Wir wollen ein Plattform-Modell in den USA aufbauen, wie wir es bereits in Europa haben. Dafür brauchen wir den richtigen Startpunkt, deshalb haben wir nun unsere Option zum hundertprozentigen Erwerb von Valkyrie Funds gezogen, die in den Vereinigten Staaten jetzt ebenfalls einen Spot-Bitcoin-ETF an den Start gebracht hat. Damit haben wir in einem umkämpften Markt einen Fuß in der Tür.

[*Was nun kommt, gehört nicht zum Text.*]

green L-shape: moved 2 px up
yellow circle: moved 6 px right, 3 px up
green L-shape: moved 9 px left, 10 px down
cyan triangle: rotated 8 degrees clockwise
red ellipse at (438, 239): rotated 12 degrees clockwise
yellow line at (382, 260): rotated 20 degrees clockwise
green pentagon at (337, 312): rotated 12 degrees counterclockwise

Welche Rolle soll das Coinshares-Research, das in Europa populär ist, künftig im Amerika-Geschäft spielen?
Wir verdienen kein Geld mit Research. Für uns sind die Marktanalysen aber extrem wichtig, um die Bildung der Investoren zu Digital Assets zu fördern und neue Anlegerkreise zu erschließen. Erst dadurch wird ja ein großflächigerer Vertrieb möglich. Ein Wealth Manager, der über die vergangenen drei Jahre noch keine Krypto-Allokation aufgebaut hat, wird dies nicht plötzlich nur deshalb ändern, weil einige neue Produkte handelbar sind. Wir müssen diesen Marktteilnehmern schon genau erklären, warum Investitionen in Bitcoin eine gute Idee sind. Da sehe ich uns gegenüber anderen Assetmanagern wie Blackrock im Vorteil, weil wir uns auf Kryptowährungen konzentrieren und keine anderen Baustellen im Fixed-Income- oder Rohstoffbereich haben.

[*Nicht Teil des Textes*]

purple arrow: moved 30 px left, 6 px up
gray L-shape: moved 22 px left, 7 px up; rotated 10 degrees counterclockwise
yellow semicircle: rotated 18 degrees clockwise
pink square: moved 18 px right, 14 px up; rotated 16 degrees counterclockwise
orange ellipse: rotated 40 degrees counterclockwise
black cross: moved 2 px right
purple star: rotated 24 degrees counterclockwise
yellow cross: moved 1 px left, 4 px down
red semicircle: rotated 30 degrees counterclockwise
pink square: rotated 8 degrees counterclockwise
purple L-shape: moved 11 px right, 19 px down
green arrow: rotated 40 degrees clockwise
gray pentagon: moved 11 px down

Sie sprechen die Konkurrenzsituation im Markt an. Nicht nur in den USA drängen neue Adressen ins Digital-Assets-Segment, auch in Europa lancieren zuvor wenig aktiv Vermögensverwalter neue Krypto-Produkte. Wie beeinflusst das Ihren geschäftlichen Ausblick?
Der Markt in Europa ist momentan tatsächlich etwas überfüllt. Das bedeutet, es besteht nicht viel Platz für neue Anbieter, wie sich auch an den jüngsten wenig erfolgreichen Produkt-Launches ablesen lässt. Wer doch Erfolg haben will, muss sich in diesem wettbewerbsintensiven Umfeld irgendwie von der Konkurrenz abheben. Selbst unsere Kooperationspartnerin Invesco ist in Europa erst relativ spät in den Markt für Exchange Traded Products (ETPs) auf einzelne Kryptowährungen vorgestoßen und hatte dementsprechend einigen Aufholbedarf.
Eine lange Historie und entsprechende Expertise im Kryptomarkt sind für Produktanbieter auf beiden Seiten des Atlantiks also entscheidend, um Investoren anzulocken?
Das ist definitiv ein wichtiger Unterscheidungsfaktor. In den USA hat sich das zum Beispiel dadurch gezeigt, dass der Grayscale Bitcoin Trust am ersten Tag als ETF das meistgehandelte Krypto-Spot-Produkt war, obwohl der Anbieter nicht in den von Blackrock und anderen Adressen mit umfangreichen Gebührensenkungen geführten Preiskampf eingestiegen ist. Denn Grayscale ist schon länger im Segment vertreten und genießt bei Anlegern einen Ruf als führende Digital-Assets-Adresse. Natürlich ist der Markt in den Vereinigten Staaten zu Beginn aber deutlich preissensitiver als in Europa, wo Exchange Traded Products auf Kryptowährungen nunmehr seit neun Jahren verfügbar sind. Über die Zeit werden dann aber auch andere Faktoren stärker in den Fokus rücken.
Welche denn?
Die Liquidität und Handelsvolumina des jeweiligen Produkts werden vermutlich ebenso in den Mittelpunkt rücken wie die Geld-Brief-Spannen. Die Größe des Emittenten ist natürlich auch immer ein Faktor…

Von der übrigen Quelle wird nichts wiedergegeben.